A large-scale pretrained model providing general-purpose capabilities across diverse robotic tasks.
A Robotics Foundation Model (RFM) is a large-scale, pretrained neural network designed to encode broad knowledge about perception, motor control, manipulation, and environment interaction in a form that can be adapted to a wide range of robotic applications. Drawing direct inspiration from foundation models in natural language processing and computer vision, RFMs aim to serve as a reusable backbone that downstream robotic systems can fine-tune or prompt rather than train from scratch. This paradigm shift reflects growing recognition that the data efficiency and generalization problems plaguing robotics may be partially addressed by scaling up pretraining across diverse embodied experiences.
RFMs typically learn from heterogeneous data sources — including robot teleoperation demonstrations, simulation rollouts, video of human activity, and sensor logs — to build representations that transfer across robot morphologies and task domains. Architecturally, many RFMs adopt transformer-based designs, sometimes incorporating multimodal inputs such as camera images, depth maps, proprioceptive signals, and natural language instructions. Models like RT-2, Octo, and OpenVLA exemplify this approach, using vision-language pretraining to ground robotic policies in semantic understanding of the physical world.

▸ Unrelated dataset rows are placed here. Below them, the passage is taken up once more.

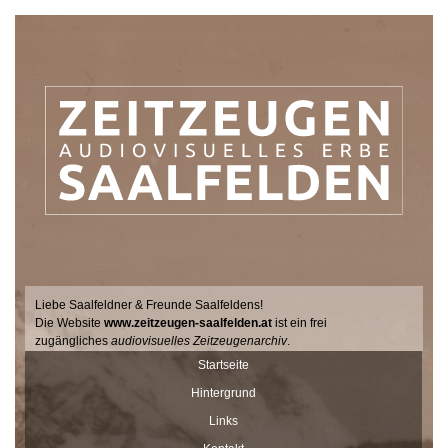
Liebe Saalfeldner & Freunde Saalfeldens!
Die Website
www.zeitzeugen-saalfelden.at
ist ein frei
zugängliches
audiovisuelles Zeitzeugenarchiv
.
Seit 2017 sucht der Filmemacher Thomas Junker gemeinsam mit
Startseite
Dr. Andrea Dillinger vom Museum Schloss Ritzen im Auftrag der
Hintergrund
Stadtgemeinde Saalfelden Zeitzeugen auf hält ihre Geschichten
und Erinnerungen mit der Videokamera fest.
Links
Diese Interviews werden Stück für Stück auf dieser Seite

The appeal of RFMs lies in their potential to dramatically reduce the cost of deploying robots in new settings. Rather than collecting thousands of task-specific demonstrations for every new environment, practitioners can fine-tune a pretrained RFM with relatively few examples. This mirrors the impact that BERT and GPT had on NLP, where a single pretrained model became the starting point for hundreds of downstream applications. For robotics, the stakes are particularly high because data collection is physically expensive and safety-critical.
Despite their promise, RFMs face challenges that do not arise as sharply in purely digital domains. Physical embodiment introduces distribution shift between simulation and the real world, variability in hardware, and the need for real-time inference under strict latency constraints. Evaluating generalization remains difficult because robotic tasks are harder to benchmark at scale than text or image tasks. Nevertheless, RFMs represent one of the most active and consequential research frontiers in modern AI, with significant investment from both academic labs and industry.